[What the task asks]:
What you produce should be every line from the data that includes "AddType".

Excerpts from a dataset
--- START ---
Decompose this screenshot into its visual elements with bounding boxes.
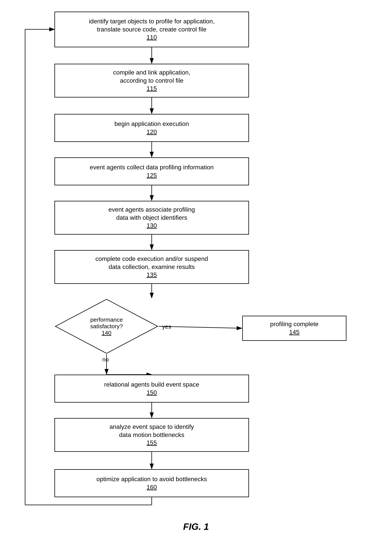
diamond-140: performance satisfactory? 140 — [54, 298, 159, 354]
box-110-line1: identify target objects to profile for a… — [89, 17, 215, 26]
box-135-ref: 135 — [146, 271, 157, 279]
box-110-ref: 110 — [146, 33, 157, 42]
box-120: begin application execution 120 — [54, 114, 249, 142]
box-115-line1: compile and link application, — [113, 69, 190, 77]
box-115: compile and link application, according … — [54, 64, 249, 98]
diamond-140-ref: 140 — [102, 330, 111, 336]
box-155: analyze event space to identify data mot… — [54, 418, 249, 452]
box-160-ref: 160 — [146, 483, 157, 491]
no-label: no — [102, 356, 109, 363]
yes-label: yes — [162, 323, 171, 330]
box-130-line1: event agents associate profiling — [108, 206, 195, 214]
box-150: relational agents build event space 150 — [54, 374, 249, 403]
box-155-line2: data motion bottlenecks — [119, 431, 184, 439]
box-125-ref: 125 — [146, 171, 157, 179]
box-160-line1: optimize application to avoid bottleneck… — [97, 475, 207, 483]
diamond-140-line1: performance — [90, 316, 123, 323]
box-110: identify target objects to profile for a… — [54, 11, 249, 47]
flowchart-container: identify target objects to profile for a… — [0, 0, 392, 521]
box-120-line1: begin application execution — [114, 120, 189, 128]
box-160: optimize application to avoid bottleneck… — [54, 469, 249, 497]
box-120-ref: 120 — [146, 128, 157, 136]
box-130-ref: 130 — [146, 222, 157, 230]
box-115-ref: 115 — [146, 85, 157, 93]
box-145-ref: 145 — [289, 328, 299, 336]
box-135-line2: data collection, examine results — [109, 263, 195, 271]
box-155-ref: 155 — [146, 439, 157, 447]
figure-caption: FIG. 1 — [0, 521, 392, 532]
box-110-line2: translate source code, create control fi… — [97, 26, 206, 34]
box-125-line1: event agents collect data profiling info… — [90, 163, 214, 171]
box-130: event agents associate profiling data wi… — [54, 201, 249, 235]
box-145: profiling complete 145 — [242, 316, 346, 341]
box-150-ref: 150 — [146, 389, 157, 397]
box-145-line1: profiling complete — [270, 320, 319, 328]
diamond-140-line2: satisfactory? — [90, 323, 123, 330]
box-150-line1: relational agents build event space — [104, 381, 199, 389]
box-130-line2: data with object identifiers — [116, 214, 187, 222]
box-155-line1: analyze event space to identify — [109, 423, 194, 431]
box-135-line1: complete code execution and/or suspend — [95, 255, 208, 263]
box-125: event agents collect data profiling info… — [54, 157, 249, 185]
box-115-line2: according to control file — [120, 77, 183, 85]
box-135: complete code execution and/or suspend d… — [54, 250, 249, 284]
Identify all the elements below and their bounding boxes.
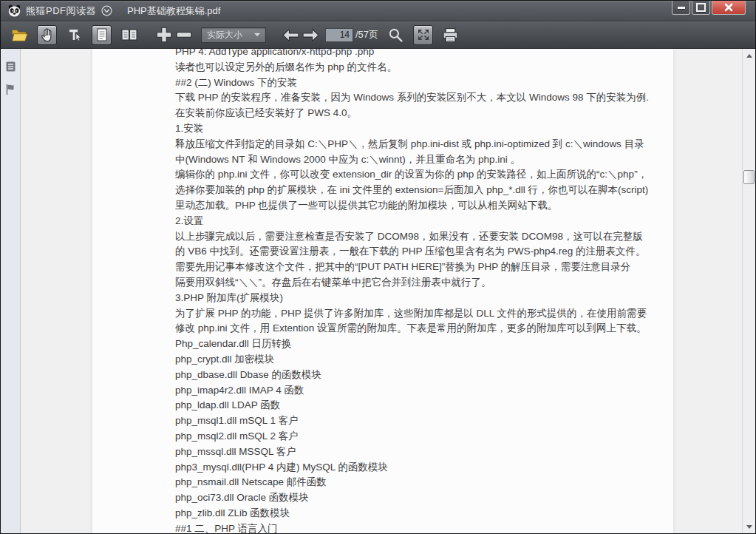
scroll-up-button[interactable] bbox=[743, 50, 755, 61]
text-line: PHP 4: AddType application/x-httpd-php .… bbox=[175, 49, 658, 60]
document-canvas[interactable]: PHP 4: AddType application/x-httpd-php .… bbox=[21, 49, 742, 533]
pdf-page[interactable]: PHP 4: AddType application/x-httpd-php .… bbox=[92, 49, 673, 533]
app-menu-chevron-icon[interactable] bbox=[101, 5, 112, 16]
text-line: php_mssql.dll MSSQL 客户 bbox=[175, 445, 658, 460]
text-line: 中(Windows NT 和 Windows 2000 中应为 c:＼winnt… bbox=[175, 152, 658, 168]
document-title: PHP基础教程集锦.pdf bbox=[127, 4, 220, 18]
close-button[interactable] bbox=[712, 1, 746, 15]
hand-icon bbox=[40, 27, 54, 43]
folder-open-icon bbox=[11, 28, 28, 42]
text-line: 3.PHP 附加库(扩展模块) bbox=[175, 291, 658, 306]
maximize-button[interactable] bbox=[692, 1, 710, 15]
page-number-input[interactable] bbox=[325, 28, 353, 42]
scroll-down-button[interactable] bbox=[743, 521, 755, 532]
print-button[interactable] bbox=[440, 25, 460, 45]
minimize-button[interactable] bbox=[672, 1, 690, 15]
titlebar: 熊猫PDF阅读器 PHP基础教程集锦.pdf bbox=[1, 1, 755, 21]
minimize-icon bbox=[678, 7, 685, 9]
vertical-scrollbar[interactable] bbox=[742, 49, 755, 533]
previous-page-button[interactable] bbox=[281, 25, 301, 45]
fit-screen-icon bbox=[417, 28, 430, 41]
plus-icon bbox=[155, 26, 173, 44]
text-line: 选择你要加装的 php 的扩展模块，在 ini 文件里的 extension=后… bbox=[175, 183, 658, 198]
next-page-button[interactable] bbox=[301, 25, 321, 45]
text-line: 1.安装 bbox=[175, 121, 658, 137]
text-line: 修改 php.ini 文件，用 Extention 设置所需的附加库。下表是常用… bbox=[175, 321, 658, 337]
page-text: PHP 4: AddType application/x-httpd-php .… bbox=[175, 49, 658, 533]
text-line: php_oci73.dll Oracle 函数模块 bbox=[175, 490, 658, 506]
text-line: 释放压缩文件到指定的目录如 C:＼PHP＼，然后复制 php.ini-dist … bbox=[175, 137, 658, 152]
text-line: php_zlib.dll ZLib 函数模块 bbox=[175, 506, 658, 521]
page-total-label: /57页 bbox=[355, 28, 378, 41]
toolbar: 实际大小 /57页 bbox=[1, 21, 755, 49]
maximize-icon bbox=[696, 3, 706, 12]
text-line: ##1 二、PHP 语言入门 bbox=[175, 521, 658, 533]
text-line: 以上步骤完成以后，需要注意检查是否安装了 DCOM98，如果没有，还要安装 DC… bbox=[175, 229, 658, 245]
text-line: php_nsmail.dll Netscape 邮件函数 bbox=[175, 475, 658, 490]
triangle-down-icon bbox=[746, 525, 752, 529]
text-line: php_msql2.dll mSQL 2 客户 bbox=[175, 429, 658, 445]
zoom-in-button[interactable] bbox=[154, 25, 174, 45]
text-line: php_dbase.dll Dbase 的函数模块 bbox=[175, 368, 658, 383]
panda-logo-icon bbox=[8, 4, 21, 17]
search-icon bbox=[388, 27, 403, 43]
text-line: php_crypt.dll 加密模块 bbox=[175, 352, 658, 368]
pdf-reader-window: 熊猫PDF阅读器 PHP基础教程集锦.pdf bbox=[0, 0, 756, 534]
text-line: 隔要用双斜线“＼＼”。存盘后在右键菜单中把它合并到注册表中就行了。 bbox=[175, 275, 658, 291]
search-button[interactable] bbox=[386, 25, 406, 45]
text-line: 读者也可以设定另外的后缀名作为 php 的文件名。 bbox=[175, 60, 658, 75]
content-area: PHP 4: AddType application/x-httpd-php .… bbox=[1, 49, 755, 533]
fit-screen-button[interactable] bbox=[413, 25, 433, 45]
close-icon bbox=[724, 3, 733, 12]
text-select-tool-button[interactable] bbox=[64, 25, 84, 45]
text-line: Php_calendar.dll 日历转换 bbox=[175, 337, 658, 352]
chevron-down-icon bbox=[254, 33, 260, 36]
text-line: php_msql1.dll mSQL 1 客户 bbox=[175, 413, 658, 429]
zoom-out-button[interactable] bbox=[174, 25, 194, 45]
text-line: 下载 PHP 的安装程序，准备安装，因为 Windows 系列的安装区别不大，本… bbox=[175, 90, 658, 106]
text-line: 需要先用记事本修改这个文件，把其中的“[PUT PATH HERE]”替换为 P… bbox=[175, 260, 658, 275]
scrollbar-thumb[interactable] bbox=[743, 170, 755, 184]
single-page-view-button[interactable] bbox=[92, 25, 112, 45]
text-line: 为了扩展 PHP 的功能，PHP 提供了许多附加库，这些附加库都是以 DLL 文… bbox=[175, 306, 658, 322]
zoom-level-select[interactable]: 实际大小 bbox=[201, 27, 266, 43]
open-file-button[interactable] bbox=[10, 25, 30, 45]
window-controls bbox=[672, 1, 746, 15]
zoom-level-value: 实际大小 bbox=[207, 29, 242, 41]
two-page-view-button[interactable] bbox=[119, 25, 139, 45]
arrow-left-icon bbox=[282, 28, 300, 42]
app-title: 熊猫PDF阅读器 bbox=[26, 4, 96, 18]
arrow-right-icon bbox=[302, 28, 320, 42]
triangle-up-icon bbox=[746, 54, 752, 58]
minus-icon bbox=[175, 26, 193, 44]
text-line: php_ldap.dll LDAP 函数 bbox=[175, 398, 658, 413]
text-line: 里动态加载。PHP 也提供了一些可以提供其它功能的附加模块，可以从相关网站下载。 bbox=[175, 198, 658, 214]
text-line: 在安装前你应该已经安装好了 PWS 4.0。 bbox=[175, 106, 658, 121]
two-page-icon bbox=[120, 27, 138, 42]
text-line: 编辑你的 php.ini 文件，你可以改变 extension_dir 的设置为… bbox=[175, 167, 658, 183]
text-cursor-icon bbox=[67, 27, 82, 42]
text-line: 的 VB6 中找到。还需要设置注册表，一般在下载的 PHP 压缩包里含有名为 P… bbox=[175, 244, 658, 260]
text-line: 2.设置 bbox=[175, 214, 658, 229]
single-page-icon bbox=[95, 27, 109, 42]
hand-tool-button[interactable] bbox=[37, 25, 57, 45]
navigation-sidebar bbox=[1, 49, 21, 533]
text-line: php3_mysql.dll(PHP 4 内建) MySQL 的函数模块 bbox=[175, 460, 658, 476]
outline-panel-icon[interactable] bbox=[5, 61, 16, 72]
flag-panel-icon[interactable] bbox=[5, 84, 16, 95]
printer-icon bbox=[442, 27, 459, 43]
text-line: php_imap4r2.dll IMAP 4 函数 bbox=[175, 383, 658, 399]
text-line: ##2 (二) Windows 下的安装 bbox=[175, 75, 658, 91]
--- END ---
[Result for this exercise]:
text-line: PHP 4: AddType application/x-httpd-php .… bbox=[175, 49, 658, 60]
document-canvas[interactable]: PHP 4: AddType application/x-httpd-php .… bbox=[21, 49, 742, 533]
pdf-page[interactable]: PHP 4: AddType application/x-httpd-php .… bbox=[92, 49, 673, 533]
page-text: PHP 4: AddType application/x-httpd-php .… bbox=[175, 49, 658, 533]
content-area: PHP 4: AddType application/x-httpd-php .… bbox=[1, 49, 755, 533]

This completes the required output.